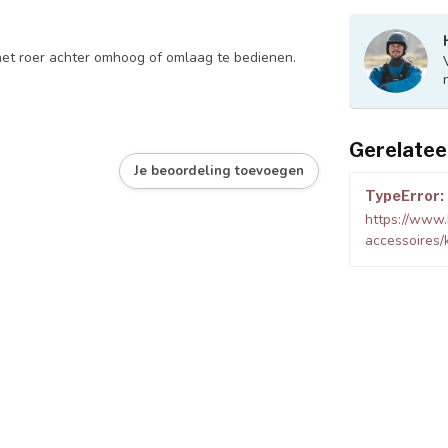
 het roer achter omhoog of omlaag te bedienen.
Gerelatee
Je beoordeling toevoegen
TypeError: 
https://www.
accessoires/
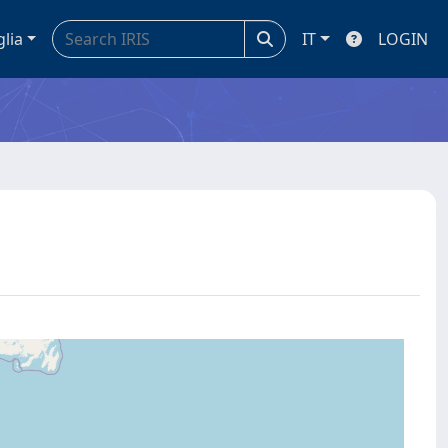
glia
IT
LOGIN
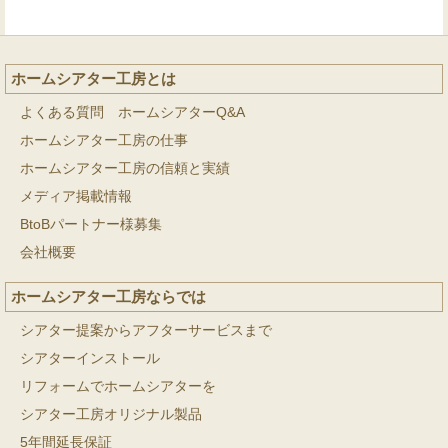
ホームシアター工房とは
よくある質問 ホームシアターQ&A
ホームシアター工房の仕事
ホームシアター工房の信頼と実績
メディア掲載情報
BtoBパートナー様募集
会社概要
ホームシアター工房ならでは
シアター提案からアフターサービスまで
シアターインストール
リフォームでホームシアターを
シアター工房オリジナル製品
5年間延長保証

TASK GOAL: All lines above are to be restated word for word, with pictures excluded.

EXERCISE RESPONSE:
 het roer achter omhoog of omlaag te bedienen.
Gerelatee
Je beoordeling toevoegen
TypeError: 
https://www.
accessoires/
glia
IT
LOGIN
ホームシアター工房とは
よくある質問 ホームシアターQ&A
ホームシアター工房の仕事
ホームシアター工房の信頼と実績
メディア掲載情報
BtoBパートナー様募集
会社概要
ホームシアター工房ならでは
シアター提案からアフターサービスまで
シアターインストール
リフォームでホームシアターを
シアター工房オリジナル製品
5年間延長保証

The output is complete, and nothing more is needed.